Who can share with us the picture of a silky fantail?


----------



## Doves1111 (Mar 5, 2005)

*Picture of a Silky Fantail...*

This is not a picture of my silky fantail...but I wish it was. I raise fantails and would love to have a silky someday. I raise silky ringneck doves that I think are absolutely beautiful, so I could just imagine what a silky fantail would look like!
http://www.texaspigeonassociation.com/MemberPhotos/FantailSilkylg.jpg

Dawn


----------



## Doves1111 (Mar 5, 2005)

*Picture of Silky Ringneck...*

Luis,
Here's a picture my one of my silky ringneck doves...you can see the feathers are the same as the in the picture of the silky fantail pigeon.
This is Sir Oliver who is a Ash Silky. He is mated to Olivia, who is a Tangerine Pearled. Olivia is normal feathered. You *NEVER* mate a silky to a silky...you will end up with a bald bird with just quills  ...very sad. I don't know if this applies to the silky fantails, but I would assume so. Always mate a silky to a normal feathered bird...

Dawn


----------



## TAWhatley (Mar 6, 2001)

*I Saw Two Of Them Today ..*

I saw two Silky Fantails today at the Los Angeles Pigeon Club Young Bird Show. They were awesome! Unfortunately, I did not bring my camera but sure wish I had done so. 

There are quite a few pictures of silky doves on the internet but only one tiny one of silky fantails that I could find .. truly amazing to see these birds in person.

Terry


----------



## TerriB (Nov 16, 2003)

Any idea of what other attributes are linked with the silky gene?


----------



## TAWhatley (Mar 6, 2001)

TerriB said:


> Any idea of what other attributes are linked with the silky gene?

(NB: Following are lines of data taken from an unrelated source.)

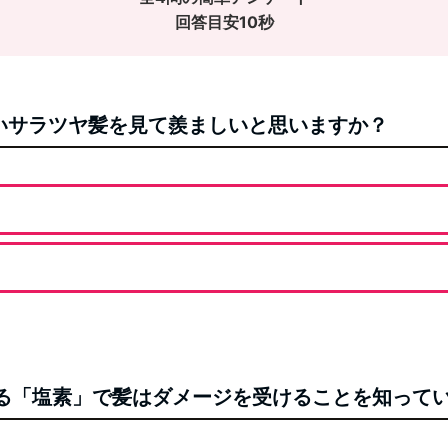
回答目安10秒
ないサラツヤ髪を見て羨ましいと思いますか？
れる「塩素」で髪はダメージを受けることを知って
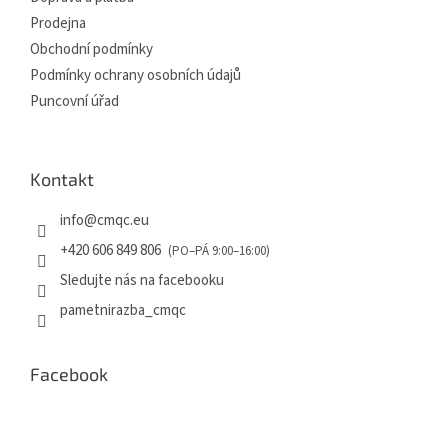
Prodejna
Obchodní podmínky
Podmínky ochrany osobních údajů
Puncovní úřad
Kontakt
info
@
cmqc.eu
+420 606 849 806
Sledujte nás na facebooku
pametnirazba_cmqc
Facebook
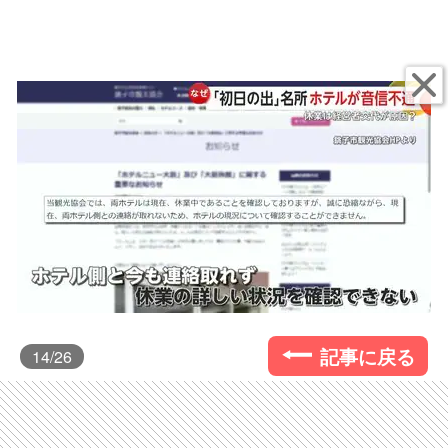
記事に戻る
14
/26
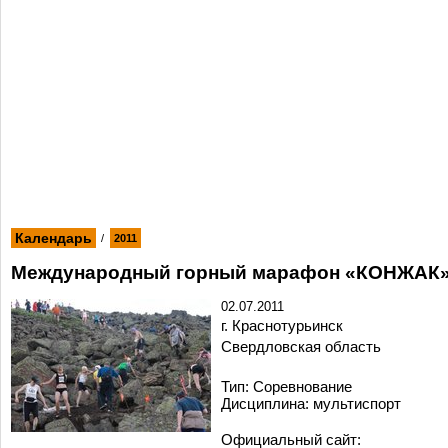
Календарь
/
2011
Международный горный марафон «КОНЖАК
02.07.2011
г. Краснотурьинск
Свердловская область
Тип: Cоревнование
Дисциплина: мультиспорт
Официальный сайт:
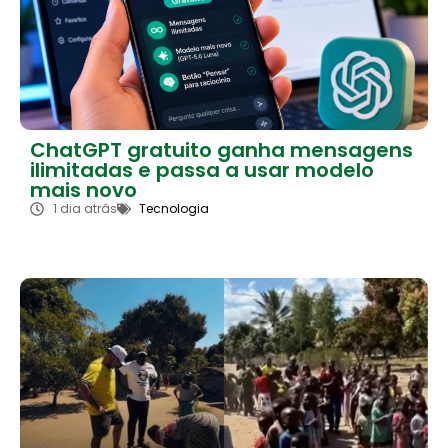
ChatGPT gratuito ganha mensagens
ilimitadas e passa a usar modelo
mais novo
1 dia atrás
Tecnologia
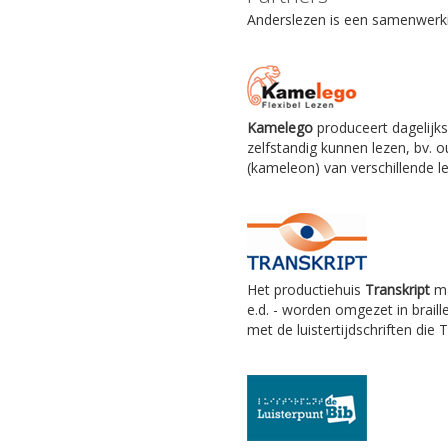
Anderslezen is een samenwerkin
Kamelego
produceert dagelijks
zelfstandig kunnen lezen, bv.
(kameleon) van verschillende le
Het productiehuis
Transkript
ma
e.d. - worden omgezet in braill
met de luistertijdschriften die 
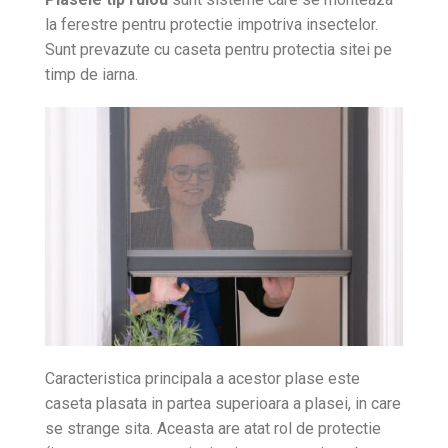
la ferestre pentru protectie impotriva insectelor.
Sunt prevazute cu caseta pentru protectia sitei pe
timp de iarna.
Caracteristica principala a acestor plase este
caseta plasata in partea superioara a plasei, in care
se strange sita. Aceasta are atat rol de protectie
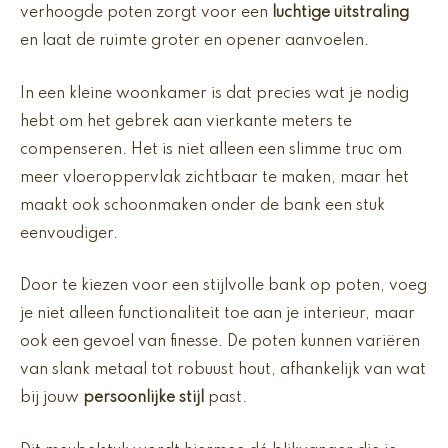
verhoogde poten zorgt voor een
luchtige uitstraling
en laat de ruimte groter en opener aanvoelen.
In een kleine woonkamer is dat precies wat je nodig
hebt om het gebrek aan vierkante meters te
compenseren. Het is niet alleen een slimme truc om
meer vloeroppervlak zichtbaar te maken, maar het
maakt ook schoonmaken onder de bank een stuk
eenvoudiger.
Door te kiezen voor een stijlvolle bank op poten, voeg
je niet alleen functionaliteit toe aan je interieur, maar
ook een gevoel van finesse. De poten kunnen variëren
van slank metaal tot robuust hout, afhankelijk van wat
bij jouw
persoonlijke stijl
past.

No .. I don't really know a thing about them and didn't get a chance to ask the owner/breeder. 

Terry


----------



## JGregg (Jul 28, 2003)

Here's a link with several silky fantail pictures, and even a silky feral.

http://www.apexcorp.com/~rmangile/Pigeons/BabyDoll.html

There are more websites too, just google "silky fantail pigeon".


----------



## fantailgirl (Jul 19, 2005)

Do all silky fantails look like that? Without full wing and tail feathers?


----------



## TAWhatley (Mar 6, 2001)

The ones I saw at the show looked just like regular fantails except for the "wispy" feathers.

Terry


----------



## Skyeking (Jan 17, 2003)

Dawn,

That is a beautiful silky ring-neck dove.

Thank you for sharing.


----------



## kobukot (Jul 5, 2011)

Do you release your dove, if yes, does it fly back to the loft?


----------



## vintar_boy (Dec 10, 2009)

silky fantails, its not mine though


----------